Their Cabins are very large, and are Roofed and floored with mats made of Rushes. (Jacques Marquette, 1674)

The Illinois lived in several different kinds of houses, some of which were large enough to provide shelter for as many as ten families. In their summer villages they built long-rectangular structures, called "longhouses," which were semicylindrical in shape. The Illinois longhouse was constructed by erecting a pole framework and covering it with one or two layers of woven reed mats. A single doorway, shaded by a porch-like awning, was placed at one end of the structure. The interior of each longhouse was subdivided into separate living quarters for different families. Four or five hearths were placed in a row down the middle of the house, each fire serving the needs of two families. Based on archaeological excavations at an Illinois village located in northeastern Missouri, longhouses measured up to 17.8 meters (58 feet) long and 7.2 meters (24 feet) wide. The height of the roof is not known, but may have been up to 4.5 meters (15 feet) above the ground.

The houses constructed at winter villages were relatively small structures called "wigwams." Wigwams were dome-shaped, had oval floor plans, and probably were occupied by one or two families. Like the longhouses, they had bent-pole frames and were covered with layers of reed mats. Winter houses were portable, and each fall women carried the materials used to make them from the summer village to the winter village. Wigwams were much smaller than longhouses. Based on archaeological excavations in Illinois and Missouri, they measured about 7 meters (23 feet) long and 4 meters (13 feet) wide. The highest elevation of the roof may have been about 3 meters (10 feet) above the ground.

At their summer hunting camps, which were located in prairies near the prairie-forest border, the Illinois built temporary structures that were occupied briefly while they hunted for bison and other game animals. These hunting lodges had pole frameworks and may have been similar in shape to the wigwams occupied at winter villages. However, unlike the mat-covered winter houses, hunting lodges were covered with bark that women stripped from trees in the nearby forests.

Illinois women made reed or rush mats using the stems of plants that they gathered in marshes.

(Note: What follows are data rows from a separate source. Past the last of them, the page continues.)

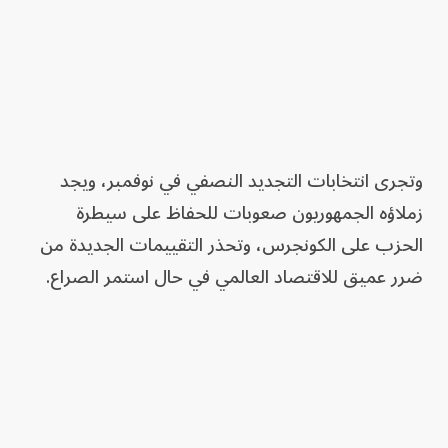
وتجرى انتخابات التجديد النصفي في نوفمبر، ويجد
زملاؤه الجمهوريون صعوبات للحفاظ على سيطرة
الحزب على الكونجرس، وتحذر التقييمات الجديدة من
ضرر عميق للاقتصاد العالمي في حال استمر الصراع.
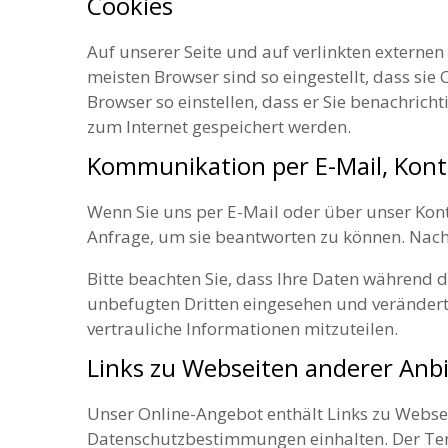
Cookies
Auf unserer Seite und auf verlinkten externe
meisten Browser sind so eingestellt, dass sie
Browser so einstellen, dass er Sie benachrich
zum Internet gespeichert werden.
Kommunikation per E-Mail, Kon
Wenn Sie uns per E-Mail oder über unser Kon
Anfrage, um sie beantworten zu können. Nach
Bitte beachten Sie, dass Ihre Daten während 
unbefugten Dritten eingesehen und veränder
vertrauliche Informationen mitzuteilen.
Links zu Webseiten anderer Anb
Unser Online-Angebot enthält Links zu Websei
Datenschutzbestimmungen einhalten. Der Tenn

Historical sources do not tell us the specific kinds of plants used, but they probably included both cattails (Typha) and bulrushes (Scirpus). After harvesting the stems, women cut them to a uniform length of about 5-6 feet and laid them out to dry. Then they wove the stems together using numerous strands of twine made from long strips of a white wood (probably basswood, Tilia americana). The completed mats, which measured up to 60 feet long, were applied to the roofs and floors of longhouses and wigwams. When new, a double layer of reed mats was water-resistant and provided protection from rain and snow.